This is The Last Poets' 50th anniversary year, and they've celebrated it with an album that matters - not just musically, but as a record of the times we're living in. The Last Poets are weathervanes, warning of the future and past sins in poems that are indivisible from the rhythms they're voiced on. Think warriors reporting from the battlefield; but their work is also a test of our own courage, because are you ready to receive what they're saying? And is your heart clean and strong enough to withstand the truth?
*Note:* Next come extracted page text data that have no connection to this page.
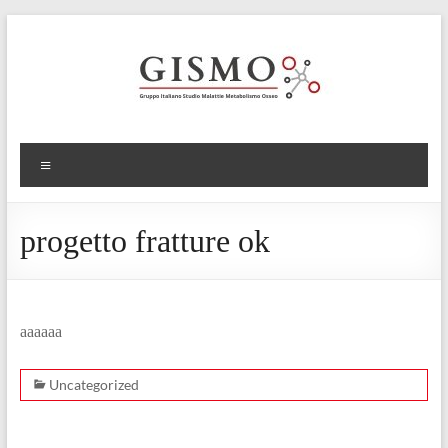
progetto fratture ok
aaaaaa
Uncategorized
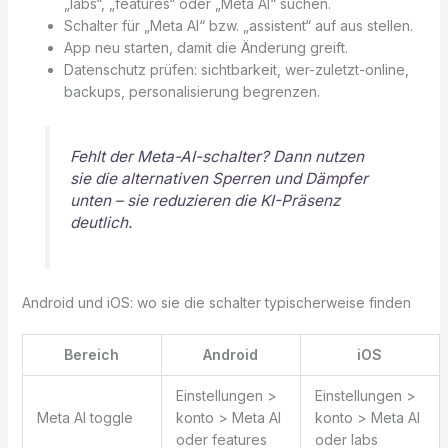
„labs“, „features“ oder „Meta AI“ suchen.
Schalter für „Meta AI“ bzw. „assistent“ auf aus stellen.
App neu starten, damit die Änderung greift.
Datenschutz prüfen: sichtbarkeit, wer-zuletzt-online,
backups, personalisierung begrenzen.
Fehlt der Meta-AI-schalter? Dann nutzen
sie die alternativen Sperren und Dämpfer
unten – sie reduzieren die KI-Präsenz
deutlich.
Android und iOS: wo sie die schalter typischerweise finden
Bereich
Android
iOS
Einstellungen >
Einstellungen >
Meta AI toggle
konto > Meta AI
konto > Meta AI
oder features
oder labs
These ten tracks speak of their own journey, and that of a revolutionary struggle largely defined by race when The Last Poets first came together at an event commemorating Malcolm X in East Harlem's Marcus Garvey Park during the spring of 1968. That initial line-up, comprised of Dahveed Nelson, Gylan Kain and Felipe Luciano proved short-lived and it was a trio of different voices that would secure their legacy with a debut album, 1970's Last Poets, that sounds just as radical and challenging today as it did nearly fifty years ago. Two of their members from that time, Umar Bin Hassan and Adiodun Oyewole, still wear the mantle of Last Poets. "Back then, I wanted to see everything burned and people hanged. I wanted to see riots," says Abiodun, who's from Queens in New York, and took over from Nelson in 1969. He was missing from their follow-up album This Is Madness, after being jailed in North Carolina for armed robbery. "Each of The Last Poets has their own stories about problems with the law," he reflects. Umar, who wrote the title track of This Is Madness, was next to leave. He was living in Brooklyn by then, and struggling with substance abuse. Speaking on the phone from his home in Baltimore, he makes the point that their poetry wouldn't have the same impact had their resolve not been tested along the way, and there's an unassailable truth to this.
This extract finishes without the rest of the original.